O Supremo Tribunal Federal decidiu por unanimidade anular lei do estado da Bahia que impunha restrições à aplicação de sanções a gestores públicos. A norma estadual condicionava a responsabilização à comprovação de que o desvio de recursos tivesse beneficiado o próprio agente ou seus familiares.

A Associação dos Membros dos Tribunais de Contas do Brasil, autora da ação direta de inconstitucionalidade, sustentou que a lei estadual 14.460/22, que trata das atribuições, estrutura e funcionamento do Tribunal de Contas dos municípios e do Estado da Bahia, foi proposta por deputado estadual quando deveria ter tido iniciativa do próprio tribunal de contas.

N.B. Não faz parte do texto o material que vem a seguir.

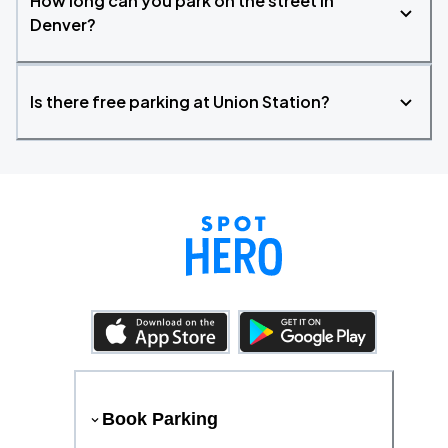
How long can you park on the street in
Denver?
Is there free parking at Union Station?
Book Parking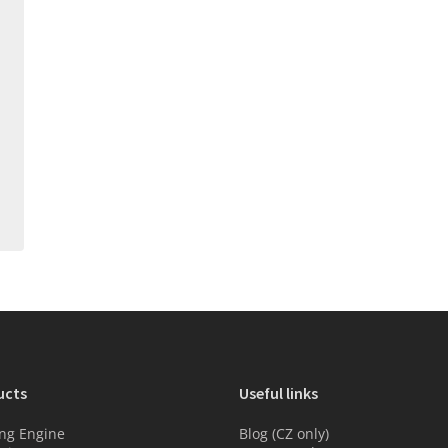
ucts
Useful links
ng Engine
Blog (CZ only)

O ministro Cristiano Zanin, relator do caso, destacou em seu voto que o STF já consolidou entendimento sobre a inconstitucionalidade de leis de iniciativa parlamentar que disciplinam a organização e funcionamento de tribunais de contas, por violarem a autonomia desses órgãos. O magistrado afirmou que, embora o Poder Legislativo tenha o dever de fiscalizar as contas públicas com apoio dos tribunais de contas, isso não implica subordinação desses tribunais ao Parlamento.

O relator acrescentou que a lei baiana promoveu alteração na lei de improbidade administrativa ao excluir a modalidade culposa e admitir apenas o dolo do agente público. Para o ministro, essa modificação não pode restringir as competências do tribunal de contas fora do processo legislativo adequado.

O processo foi registrado sob o número ADin 7.082.